Merrill Lynch has agreed to pay $415 million and admit wrongdoing to settle charges filed by the SEC accusing the firm of misusing customer cash to create profits, according to the commission.

“An SEC investigation found that Merrill Lynch violated the SEC’s customer protection rule by misusing customer cash that rightfully should have been deposited in a reserve account,” the SEC said in a statement. “Merrill Lynch engaged in complex options trades that lacked economic substance and artificially reduced the required deposit of customer cash in the reserve account.”

The firm’s actions created billions of dollars a week from 2009 to 2012. It used the money to finance its own trading activities.

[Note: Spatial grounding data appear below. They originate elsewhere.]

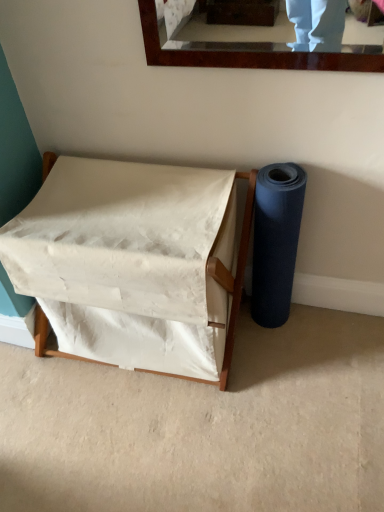 Question: From the image's perspective, is white fabric hamper at center above or below blue rubber mat at right?

Choices:
 (A) below
 (B) above

Answer: (A)

Question: Do you think white fabric hamper at center is within blue rubber mat at right, or outside of it?

Choices:
 (A) inside
 (B) outside

Answer: (B)

Question: Is white fabric hamper at center taller or shorter than blue rubber mat at right?

Choices:
 (A) short
 (B) tall

Answer: (A)

Question: Considering the positions of blue rubber mat at right and white fabric hamper at center in the image, is blue rubber mat at right wider or thinner than white fabric hamper at center?

Choices:
 (A) wide
 (B) thin

Answer: (B)

Question: Is blue rubber mat at right to the left or to the right of white fabric hamper at center in the image?

Choices:
 (A) right
 (B) left

Answer: (A)

Question: Considering their positions, is blue rubber mat at right located in front of or behind white fabric hamper at center?

Choices:
 (A) behind
 (B) front

Answer: (A)

Question: From the image's perspective, is blue rubber mat at right above or below white fabric hamper at center?

Choices:
 (A) above
 (B) below

Answer: (A) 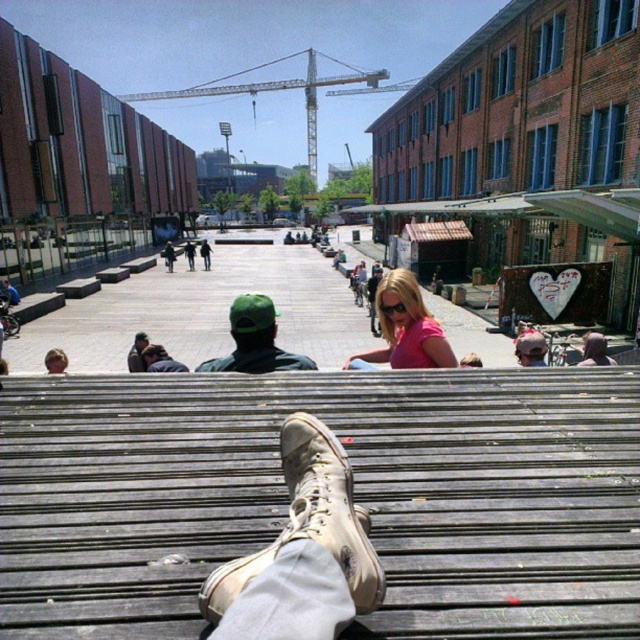 Is the position of wooden bench at center less distant than that of tan suede boot at center?

No.

Where is `wooden bench at center`? The height and width of the screenshot is (640, 640). wooden bench at center is located at coordinates (355, 497).

You are a GUI agent. You are given a task and a screenshot of the screen. Output one action in this format:
    pyautogui.click(x=<x>, y=<y>)
    Task: Click on the wooden bench at center
    This screenshot has width=640, height=640.
    Given the screenshot: What is the action you would take?
    pyautogui.click(x=355, y=497)

The image size is (640, 640). In order to click on wooden bench at center in this screenshot , I will do `click(355, 497)`.

Between point (218, 364) and point (51, 355), which one is positioned behind?

Positioned behind is point (51, 355).

Is green cap at center wider than matte black jacket at lower left?

Indeed, green cap at center has a greater width compared to matte black jacket at lower left.

Is point (248, 301) more distant than point (56, 364)?

No, (248, 301) is in front of (56, 364).

You are a GUI agent. You are given a task and a screenshot of the screen. Output one action in this format:
    pyautogui.click(x=<x>, y=<y>)
    Task: Click on the green cap at center
    Image resolution: width=640 pixels, height=640 pixels.
    Given the screenshot: What is the action you would take?
    pyautogui.click(x=256, y=340)

Is wooden bench at center to the left of matte black jacket at lower left from the viewer's perspective?

In fact, wooden bench at center is to the right of matte black jacket at lower left.

Locate an element on the screen. This screenshot has height=640, width=640. wooden bench at center is located at coordinates (355, 497).

Identify the location of wooden bench at center. The image size is (640, 640). (355, 497).

Where is `wooden bench at center`? The image size is (640, 640). wooden bench at center is located at coordinates (355, 497).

Clients would have experienced a “massive shortfall” in the reserve account if the firm had failed in these trades, said the SEC.

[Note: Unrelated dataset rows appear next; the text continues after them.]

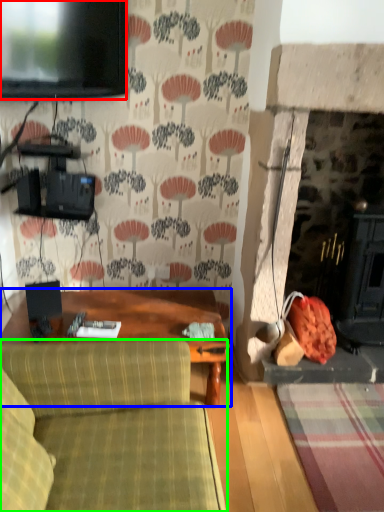 Question: Based on their relative distances, which object is nearer to television (highlighted by a red box)? Choose from table (highlighted by a blue box) and studio couch (highlighted by a green box).

Choices:
 (A) table
 (B) studio couch

Answer: (A) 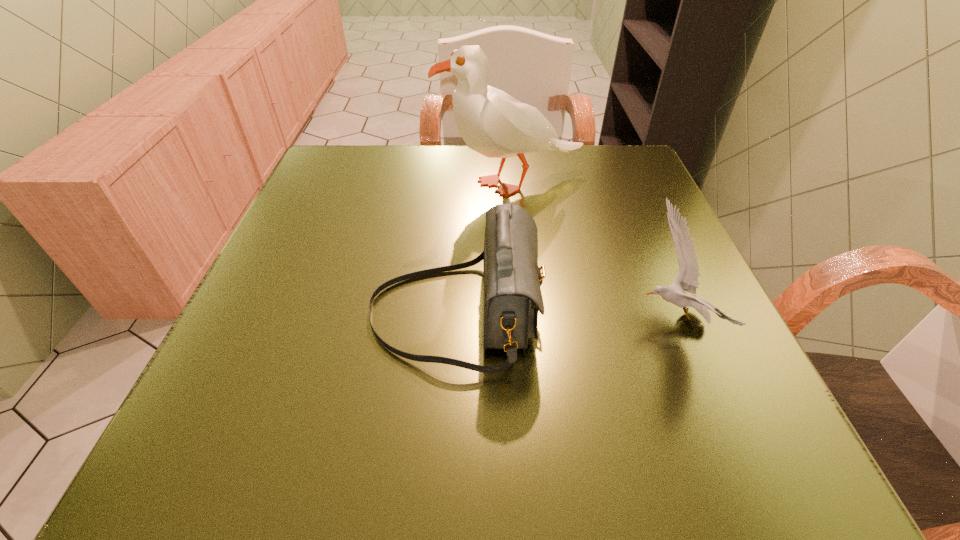 Locate an element on the screen. free space at the far right corner of the desktop is located at coordinates (641, 194).

Where is `free space between the rightmost object and the farther gull`? Image resolution: width=960 pixels, height=540 pixels. free space between the rightmost object and the farther gull is located at coordinates (593, 251).

You are a GUI agent. You are given a task and a screenshot of the screen. Output one action in this format:
    pyautogui.click(x=<x>, y=<y>)
    Task: Click on the vacant area between the right gull and the left gull
    
    Given the screenshot: What is the action you would take?
    pyautogui.click(x=593, y=251)

Find the location of a particular element. free point between the second tallest object and the nearer gull is located at coordinates (564, 315).

The image size is (960, 540). What are the coordinates of `free area in between the taller gull and the rightmost object` in the screenshot? It's located at (593, 251).

Locate an element on the screen. The width and height of the screenshot is (960, 540). blank region between the rightmost object and the taller gull is located at coordinates (593, 251).

Locate an element on the screen. free spot between the rightmost object and the tallest object is located at coordinates (593, 251).

This screenshot has height=540, width=960. I want to click on unoccupied position between the left gull and the shoulder bag, so click(484, 248).

Image resolution: width=960 pixels, height=540 pixels. What are the coordinates of `vacant area that lies between the second tallest object and the rightmost object` in the screenshot? It's located at (564, 315).

Locate an element on the screen. free spot between the second tallest object and the farthest object is located at coordinates (484, 248). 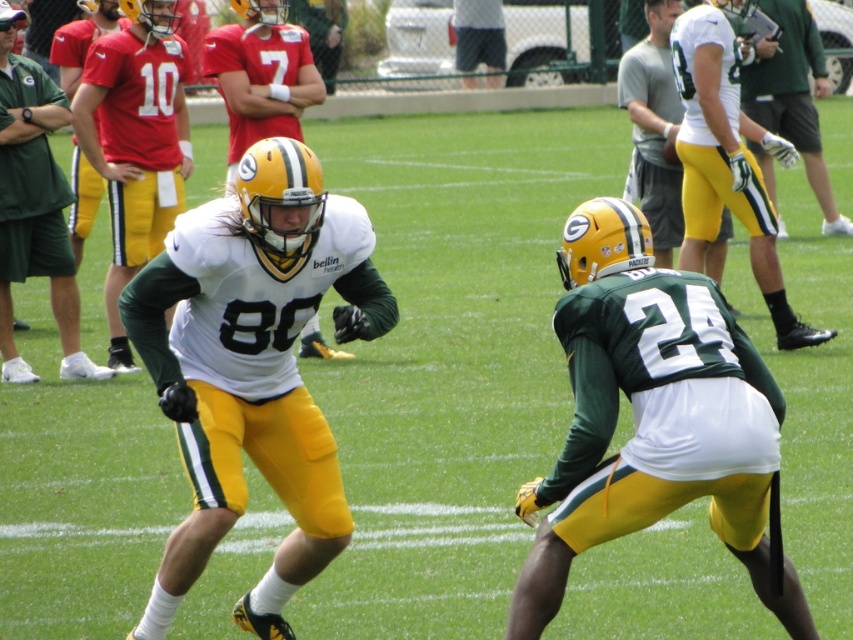 You are a referee observing the football practice. You notice the white matte jersey at upper right and the matte green helmet at left. Which object is positioned higher in the image?

The white matte jersey at upper right is located above the matte green helmet at left, so it is positioned higher in the image.

You are a photographer standing at the edge of the field taking pictures of the football practice. You notice two points marked in the image at coordinates point (689, 56) and point (831, 225). Which point is closer to your camera?

Point (689, 56) is closer to the camera than point (831, 225).

You are a coach analyzing the play. The white matte jersey at upper right is at coordinates point (x=724, y=163). Where is the white matte jersey at upper right located in the field?

The white matte jersey at upper right is located at coordinates point (x=724, y=163). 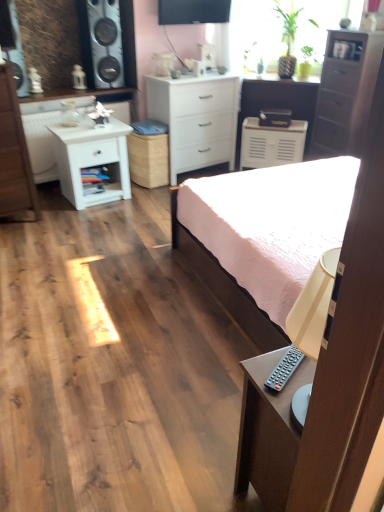 Question: From a real-world perspective, is white matte chest of drawers at center, which is the second chest of drawers in left-to-right order, physically above green leafy plant at upper right?

Choices:
 (A) yes
 (B) no

Answer: (B)

Question: Is white matte chest of drawers at center, which is the second chest of drawers in right-to-left order, not inside green leafy plant at upper right?

Choices:
 (A) no
 (B) yes

Answer: (B)

Question: From a real-world perspective, is white matte chest of drawers at center, which is the second chest of drawers in right-to-left order, located beneath green leafy plant at upper right?

Choices:
 (A) yes
 (B) no

Answer: (A)

Question: Is white matte chest of drawers at center, which is the second chest of drawers in left-to-right order, taller than green leafy plant at upper right?

Choices:
 (A) no
 (B) yes

Answer: (B)

Question: Is white matte chest of drawers at center, which is the second chest of drawers in left-to-right order, smaller than green leafy plant at upper right?

Choices:
 (A) yes
 (B) no

Answer: (B)

Question: Is white matte chest of drawers at center, which is the second chest of drawers in left-to-right order, positioned behind green leafy plant at upper right?

Choices:
 (A) no
 (B) yes

Answer: (A)

Question: Does white matte chest of drawers at center, which is the second chest of drawers in left-to-right order, have a smaller size compared to pink fabric bed at center?

Choices:
 (A) no
 (B) yes

Answer: (B)

Question: Is white matte chest of drawers at center, which is the second chest of drawers in right-to-left order, bigger than pink fabric bed at center?

Choices:
 (A) yes
 (B) no

Answer: (B)

Question: From a real-world perspective, is white matte chest of drawers at center, which is the second chest of drawers in left-to-right order, positioned over pink fabric bed at center based on gravity?

Choices:
 (A) no
 (B) yes

Answer: (B)

Question: Are white matte chest of drawers at center, which is the second chest of drawers in left-to-right order, and pink fabric bed at center making contact?

Choices:
 (A) no
 (B) yes

Answer: (A)

Question: Can you confirm if white matte chest of drawers at center, which is the second chest of drawers in left-to-right order, is thinner than pink fabric bed at center?

Choices:
 (A) no
 (B) yes

Answer: (B)

Question: Does white matte chest of drawers at center, which is the second chest of drawers in left-to-right order, appear on the right side of pink fabric bed at center?

Choices:
 (A) yes
 (B) no

Answer: (B)

Question: From a real-world perspective, is white matte chest of drawers at center, which is the second chest of drawers in left-to-right order, on top of white wood chest of drawers at left, acting as the first chest of drawers starting from the left?

Choices:
 (A) yes
 (B) no

Answer: (B) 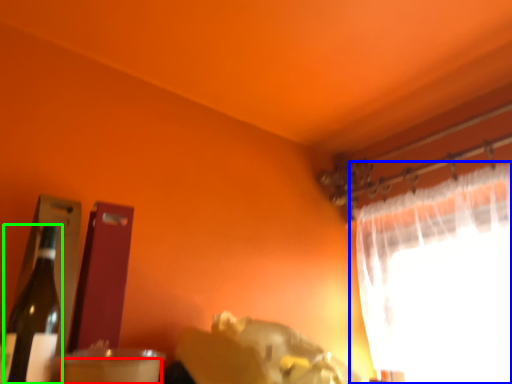 Question: Which is farther away from drinking straw (highlighted by a red box)? curtain (highlighted by a blue box) or bottle (highlighted by a green box)?

Choices:
 (A) curtain
 (B) bottle

Answer: (A) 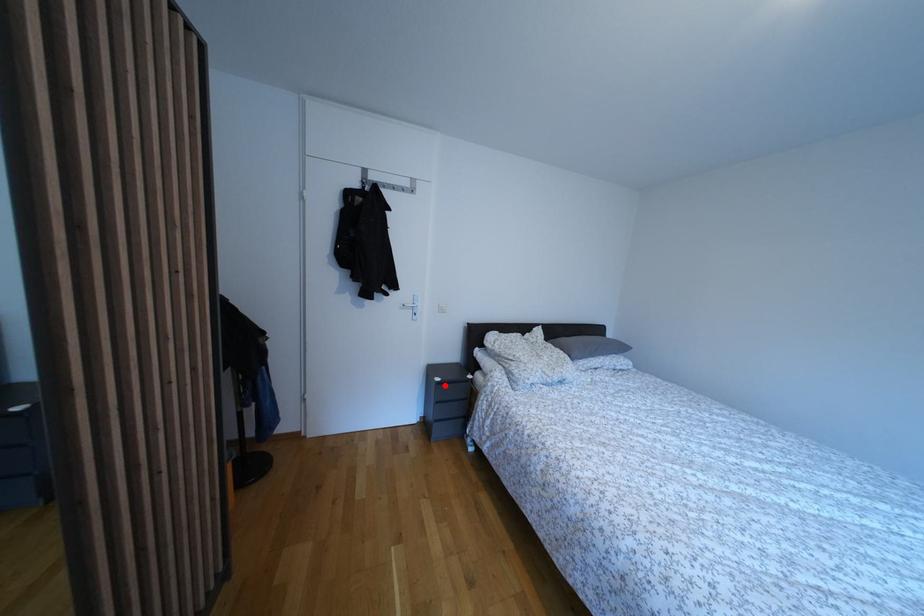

Between 2009 and 2015, Merrill Lynch also held as much as $58 billion per day of customer securities in a clearing account subject to a general lien by its clearing bank. There were additional customer securities in accounts across the globe that also were subject to liens. All of these securities were exposed to significant risk and uncertainty of clients getting their securities back in the event the firm folded.

“The rules concerning the safety of customer cash and securities are fundamental protections for investors and impose lines that simply can never be crossed,” said Andrew J. Ceresney, director of the SEC’s Division of Enforcement. “Merrill Lynch violated these rules, including during the heart of the financial crisis, and the significant relief imposed today reflects the severity of its failures.”